Gentleman chicken image
Artwork by Rhea Brar

The Gentleman: the newest grade-A Netflix show to watch

The new highly touted Guy Ritchie series, The Gentlemen (a spin-off of the 2019 movie of the same name),  starts with the oft-repeated premise of an aristocratic firstborn being passed over for inheritance. However, once I finished the first episode, I knew I was in for something I had never seen before. The series follows the sons of a mysteriously wealthy Duke, Freddie Horniman (played by Daniel Ings), a cocaine-addicted misanthrope, and his younger brother Eddie (Theo James), a soldier with the UN. 

When his father’s will is read, Eddie unexpectedly inherits the late Duke’s estate, and goes to have a look around at his new land. Upon arriving, he realizes that one of his father’s properties is home to a large cannabis farm, operated by a mysterious woman, Susie Glass (Kaya Scodelario), on behalf of her father in prison. 

Initially skeptical at the idea of illegal business, Eddie quickly switches up when he sees the figure that his family has been receiving in exchange for the use of their land. He must navigate the uncertain world of gang warfare and international drug trading, encountering the finest outlaw businessmen in the UK along the way. He trades business deals and blows with a highly religious Scouse gang, a family of distribution specialist Irish Travellers, a crooked Boxing promoter, and many more colorful characters who all want a piece of the weed-farm pie. 

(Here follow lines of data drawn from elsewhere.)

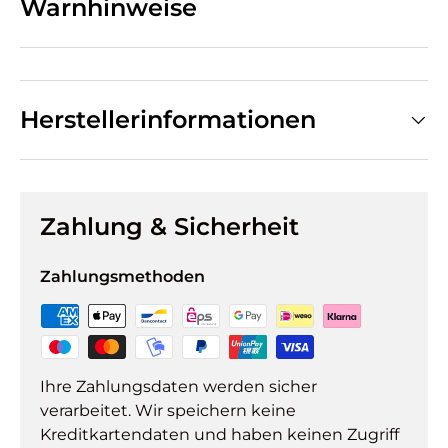
Warnhinweise
Herstellerinformationen
Zahlung & Sicherheit
Zahlungsmethoden
Ihre Zahlungsdaten werden sicher
verarbeitet. Wir speichern keine
Kreditkartendaten und haben keinen Zugriff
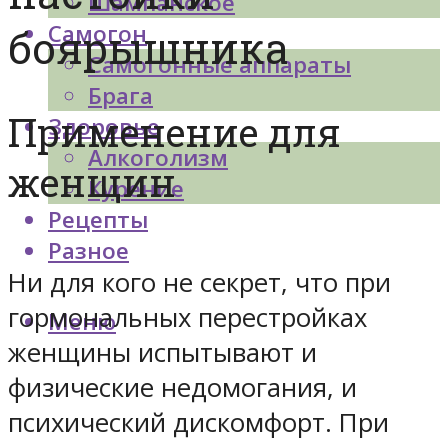
Шампанское
Самогон
боярышника
Самогонные аппараты
Брага
Применение для
Здоровье
Алкоголизм
женщин
Курение
Рецепты
Разное
Ни для кого не секрет, что при
гормональных перестройках
Меню
женщины испытывают и
физические недомогания, и
психический дискомфорт. При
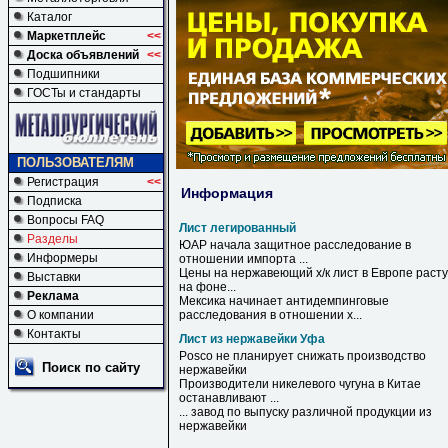
Каталог
Маркетплейс
<<
Доска объявлений
<<
Подшипники
ГОСТы и стандарты
ПОЛЬЗОВАТЕЛЯМ
Регистрация
<<
Информация
Подписка
Вопросы FAQ
Лист легированный
Разделы
ЮАР начала защитное расследование в
Информеры
отношении импорта ...
Цены на нержавеющий х/к
лист
в Европе расту
Выставки
на фоне...
Реклама
Мексика начинает антидемпинговые
О компании
расследования в отношении х...
Контакты
Лист из нержавейки Уфа
Posco не планирует снижать производство
Поиск по сайту
нержавейки
Производители никелевого чугуна в Китае
останавливают ...
... завод по выпуску различной продукции
из
нержавейки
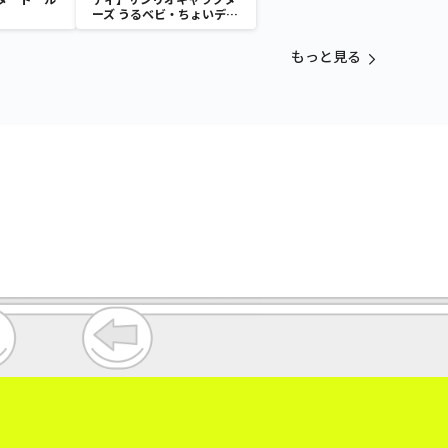
ーズ うるベビ・ちょいデカ
ドール
もっと見る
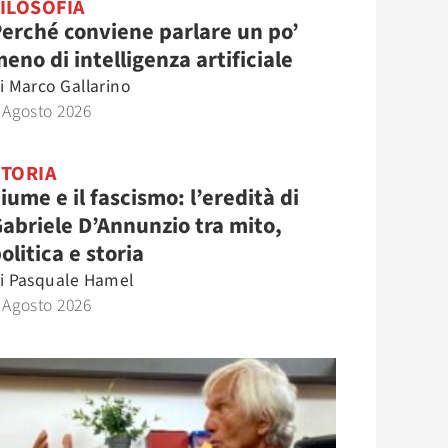
ILOSOFIA
erché conviene parlare un po’
eno di intelligenza artificiale
i
Marco Gallarino
 Agosto 2026
STORIA
iume e il fascismo: l’eredità di
abriele D’Annunzio tra mito,
olitica e storia
i
Pasquale Hamel
 Agosto 2026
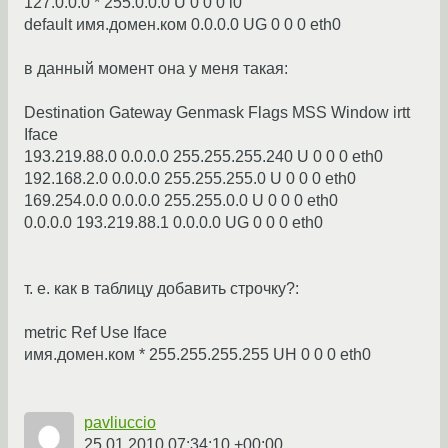
127.0.0.0 * 255.0.0.0 U 0 0 0 l0
default имя.домен.ком 0.0.0.0 UG 0 0 0 eth0
в данный момент она у меня такая:
Destination Gateway Genmask Flags MSS Window irtt
Iface
193.219.88.0 0.0.0.0 255.255.255.240 U 0 0 0 eth0
192.168.2.0 0.0.0.0 255.255.255.0 U 0 0 0 eth0
169.254.0.0 0.0.0.0 255.255.0.0 U 0 0 0 eth0
0.0.0.0 193.219.88.1 0.0.0.0 UG 0 0 0 eth0
т. е. как в таблицу добавить строчку?:
metric Ref Use Iface
имя.домен.ком * 255.255.255.255 UH 0 0 0 eth0
pavliuccio
25.01.2010 07:34:10 +00:00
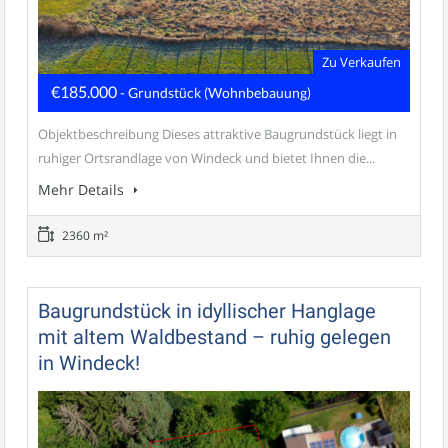
Zu Verkaufen
€185.000
- Grundstück (Wohnbebauung)
Objektbeschreibung Dieses attraktive Baugrundstück liegt in
ruhiger Ortsrandlage von Windeck und bietet Ihnen die...
Mehr Details
2360 m²
Baugrundstück in idyllischer Hanglage
mit altem Waldbestand – ruhig gelegen
in Windeck!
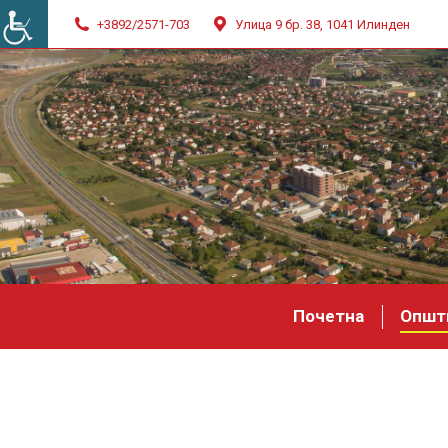
+3892/2571-703
Улица 9 бр. 38, 1041 Илинден
Почетна
Општ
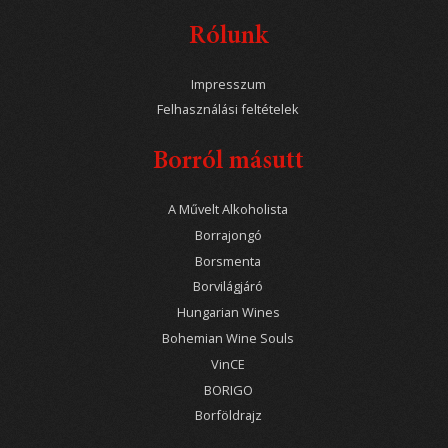
Rólunk
Impresszum
Felhasználási feltételek
Borról másutt
A Művelt Alkoholista
Borrajongó
Borsmenta
Borvilágjáró
Hungarian Wines
Bohemian Wine Souls
VinCE
BORIGO
Borföldrajz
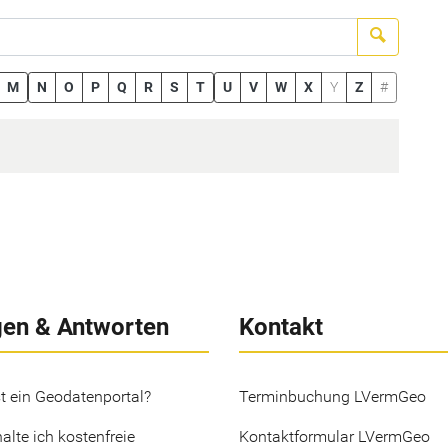
Suchen
M
N
O
P
Q
R
S
T
U
V
W
X
Y
Z
#
gen & Antworten
Kontakt
t ein Geodatenportal?
Terminbuchung LVermGeo
alte ich kostenfreie
Kontaktformular LVermGeo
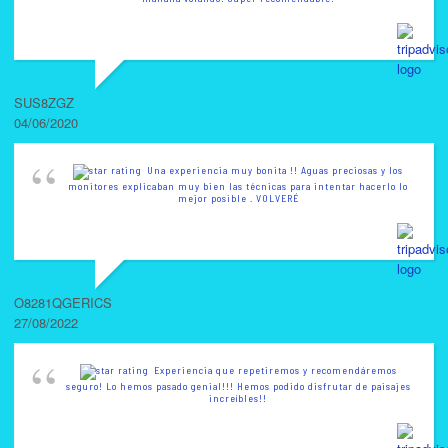
SUS8ZGZ
04/06/2020
Una experiencia muy bonita !! Aguas preciosas y los
monitores explicaban muy bien las técnicas para intentar hacerlo lo
mejor posible . VOLVERÉ
O8281QGERICS
27/08/2022
Experiencia que repetiremos y recomendáremos
seguro! Lo hemos pasado genial!!! Hemos podido disfrutar de paisajes
increíbles!!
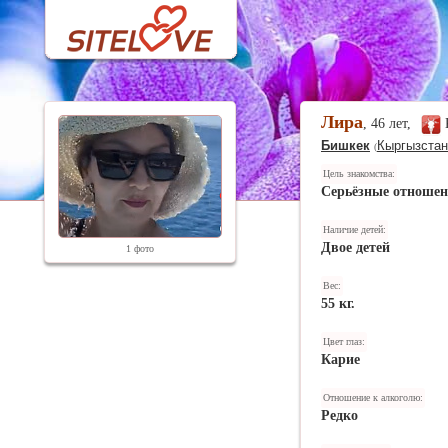
Лира
, 46 лет,
Бишкек
Кыргызстан
(
Цель знакомства:
Серьёзные отноше
Наличие детей:
Двое детей
1 фото
Вес:
55 кг.
Цвет глаз:
Карие
Отношение к алкоголю:
Редко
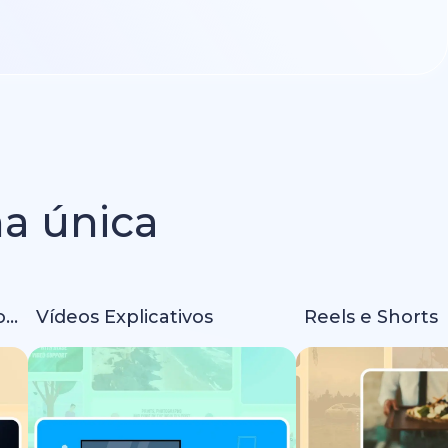
ma única
Intros e Animações de Logo
Vídeos Explicativos
Reels e Shorts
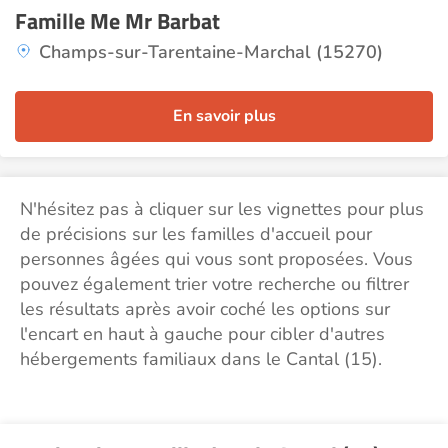
Famille Me Mr Barbat
Champs-sur-Tarentaine-Marchal (15270)
En savoir plus
N'hésitez pas à cliquer sur les vignettes pour plus
de précisions sur les familles d'accueil pour
personnes âgées qui vous sont proposées. Vous
pouvez également trier votre recherche ou filtrer
les résultats après avoir coché les options sur
l'encart en haut à gauche pour cibler d'autres
hébergements familiaux dans le Cantal (15).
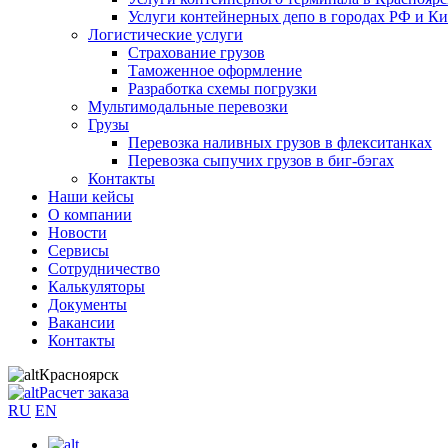
Услуги контейнерных депо в городах РФ и Ки
Логистические услуги
Страхование грузов
Таможенное оформление
Разработка схемы погрузки
Мультимодальные перевозки
Грузы
Перевозка наливных грузов в флекситанках
Перевозка сыпучих грузов в биг-бэгах
Контакты
Наши кейсы
О компании
Новости
Сервисы
Сотрудничество
Калькуляторы
Документы
Вакансии
Контакты
Красноярск
Расчет заказа
RU
EN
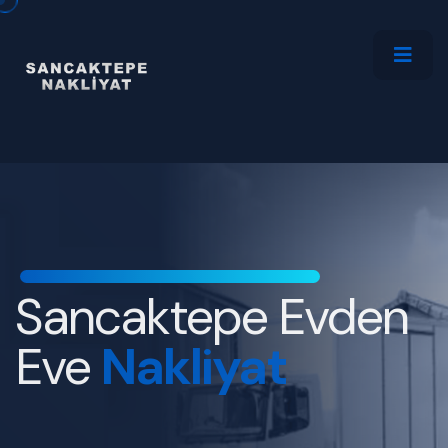
Sancaktepe
Evden
Eve
Nakliyat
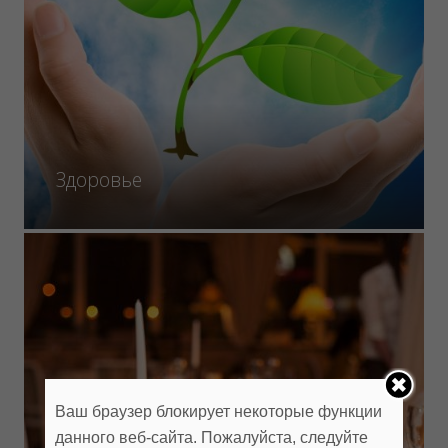
Здоровье
Ваш браузер блокирует некоторые функции
данного веб-сайта. Пожалуйста, следуйте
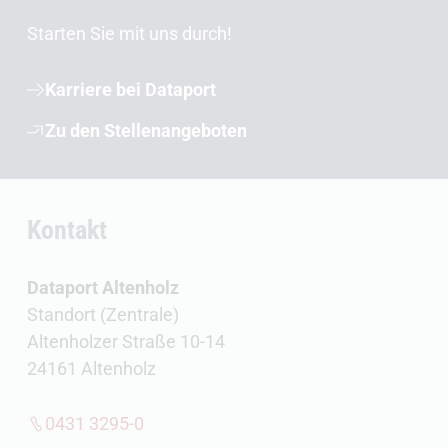
Starten Sie mit uns durch!
Karriere bei Dataport
Zu den Stellenangeboten
Kontakt
Dataport Altenholz
Standort (Zentrale)
Altenholzer Straße 10-14
24161 Altenholz
0431 3295-0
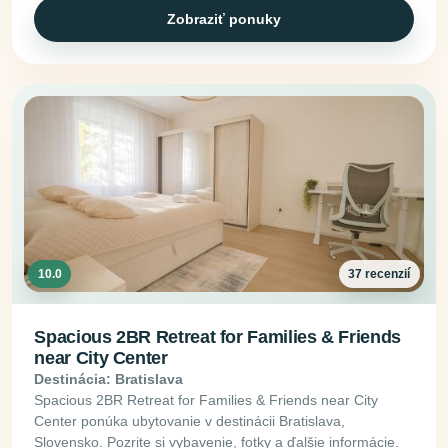
Zobraziť ponuky
10.0
37 recenzií
Spacious 2BR Retreat for Families & Friends
near City Center
Destinácia: Bratislava
Spacious 2BR Retreat for Families & Friends near City
Center ponúka ubytovanie v destinácii Bratislava,
Slovensko. Pozrite si vybavenie, fotky a ďalšie informácie.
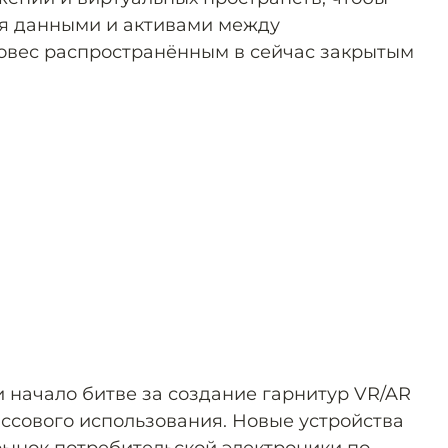
я данными и активами между
овес распространённым в сейчас закрытым
начало битве за создание гарнитур VR/AR
ассового использования. Новые устройства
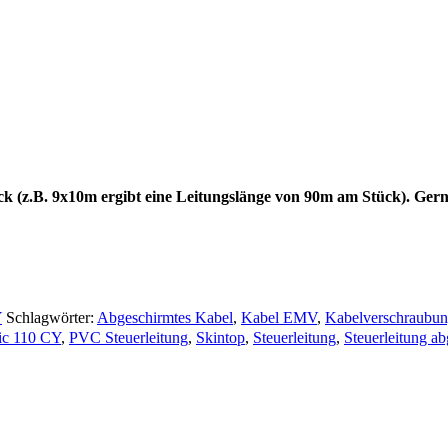
ck (z.B. 9x10m ergibt eine Leitungslänge von 90m am Stück). Gern
Y
Schlagwörter:
Abgeschirmtes Kabel
,
Kabel EMV
,
Kabelverschraubu
sic 110 CY
,
PVC Steuerleitung
,
Skintop
,
Steuerleitung
,
Steuerleitung a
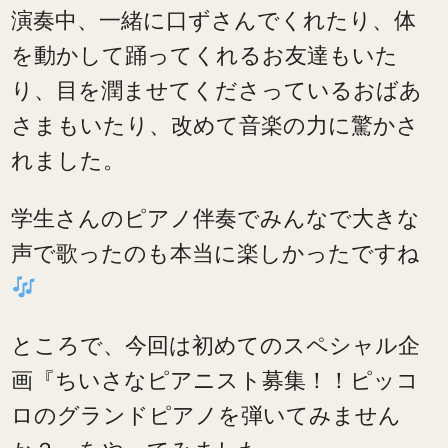
演奏中、一緒に口ずさんでくれたり、体
を動かして踊ってくれるお友達もいた
り、目を潤ませてくださっているおばあ
さまもいたり、改めて音楽の力に驚かさ
れました。
学生さんのピアノ伴奏でみんなで大きな
声で歌ったのも本当に楽しかったですね
ところで、今回は初めてのスペシャル企
画『ちいさなピアニスト募集！！ピッコ
ロのグランドピアノを弾いてみません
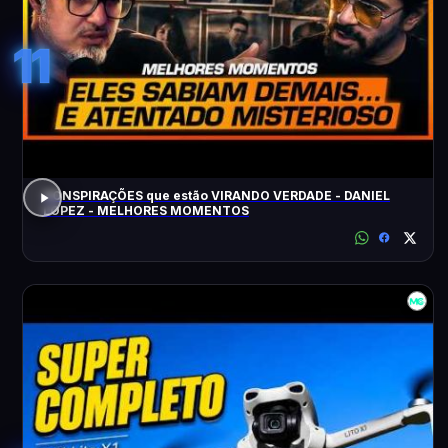
11
CONSPIRAÇÕES que estão VIRANDO VERDADE - DANIEL
LOPEZ - MELHORES MOMENTOS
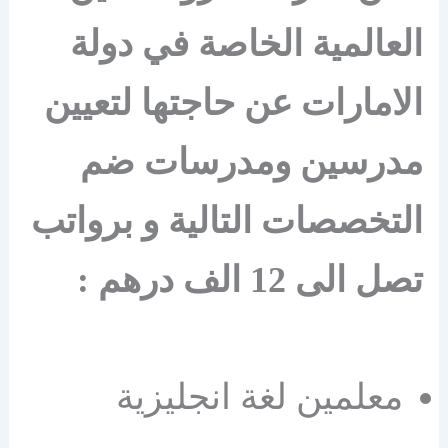
العالمية الخاصة في دولة
الامارات عن حاجتها لتعيين
مدرسين ومدرسات ضم
التخصصات التالية و برواتب
تصل الى 12 الف درهم :
معلمين لغة انجليزية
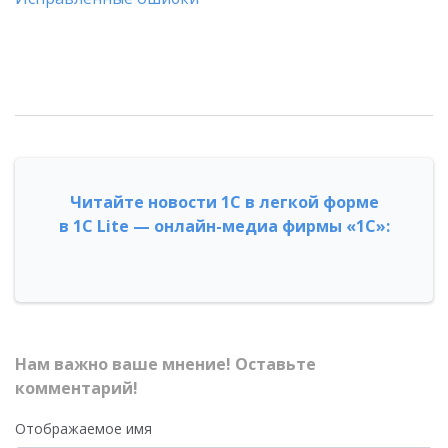
Читайте новости 1С в легкой форме
в 1С Lite — онлайн-медиа фирмы «1С»:
Нам важно ваше мнение! Оставьте
комментарий!
Отображаемое имя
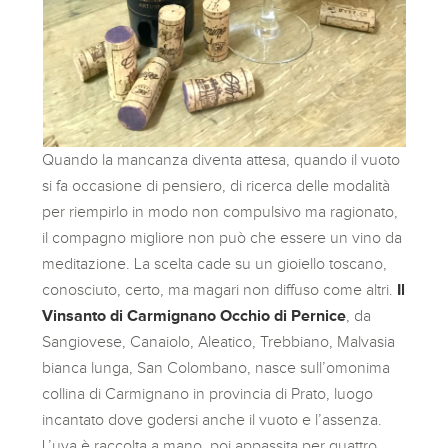
Quando la mancanza diventa attesa, quando il vuoto
si fa occasione di pensiero, di ricerca delle modalità
per riempirlo in modo non compulsivo ma ragionato,
il compagno migliore non può che essere un vino da
meditazione. La scelta cade su un gioiello toscano,
conosciuto, certo, ma magari non diffuso come altri.
Il
Vinsanto di Carmignano Occhio di Pernice
, da
Sangiovese, Canaiolo, Aleatico, Trebbiano, Malvasia
bianca lunga, San Colombano, nasce sull’omonima
collina di Carmignano in provincia di Prato, luogo
incantato dove godersi anche il vuoto e l’assenza.
L’uva è raccolta a mano, poi appassita per quattro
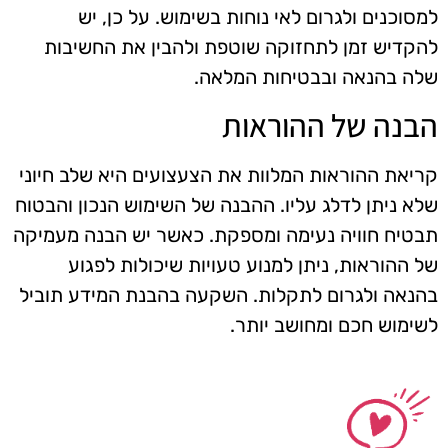
למסוכנים ולגרום לאי נוחות בשימוש. על כן, יש
להקדיש זמן לתחזוקה שוטפת ולהבין את החשיבות
שלה בהנאה ובבטיחות המלאה.
הבנה של ההוראות
קריאת ההוראות המלוות את הצעצועים היא שלב חיוני
שלא ניתן לדלג עליו. ההבנה של השימוש הנכון והבטוח
תבטיח חוויה נעימה ומספקת. כאשר יש הבנה מעמיקה
של ההוראות, ניתן למנוע טעויות שיכולות לפגוע
בהנאה ולגרום לתקלות. השקעה בהבנת המידע תוביל
לשימוש חכם ומחושב יותר.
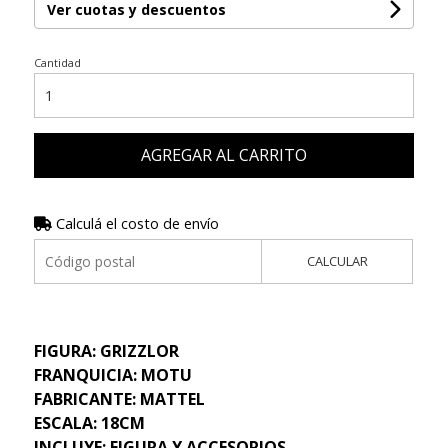
Ver cuotas y descuentos
Cantidad
AGREGAR AL CARRITO
Calculá el costo de envío
CALCULAR
FIGURA: GRIZZLOR
FRANQUICIA: MOTU
FABRICANTE: MATTEL
ESCALA: 18CM
INCLUYE: FIGURA Y ACCESORIOS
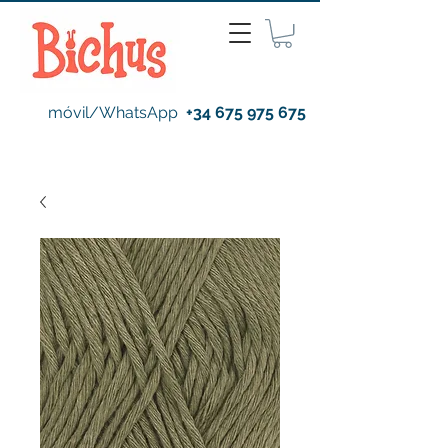
móvil/WhatsApp
+34 675 975 675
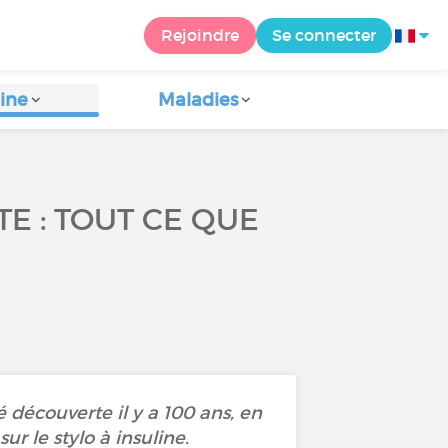
Rejoindre
Se connecter
ine
Maladies
TE : TOUT CE QUE
 découverte il y a 100 ans, en
ur le stylo à insuline.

The Gentlemen pairs tense action and dramatic scenes, with comedy that walks the line between crude and dignified. While the main plotline excels on its own, the show really shines in its ability to layer that with both dramatic and comedic subplots. It explores several minor character’s stories in detail, and uses changing points-of-view as a tool to add depth to those that may only get a few lines in another series. 

Ritchie also does an excellent job developing his main characters as the story progresses. Characters such as Eddie and Susie have changing views and motivations, but shifts of opinion are always well justified, and thus feel like natural development. Acting from all of the main cast is both convincing and compelling, notably Daniel Ing as Freddie. Playing the “screw-up” addict brother, Ing’s emotional performance really puts the audience in the shoes of someone handed everything his whole life, only to realize that he isn’t anyone underneath all of that. This is just one of the many performances that catapults The Gentlemen’s characterization into the stratosphere. 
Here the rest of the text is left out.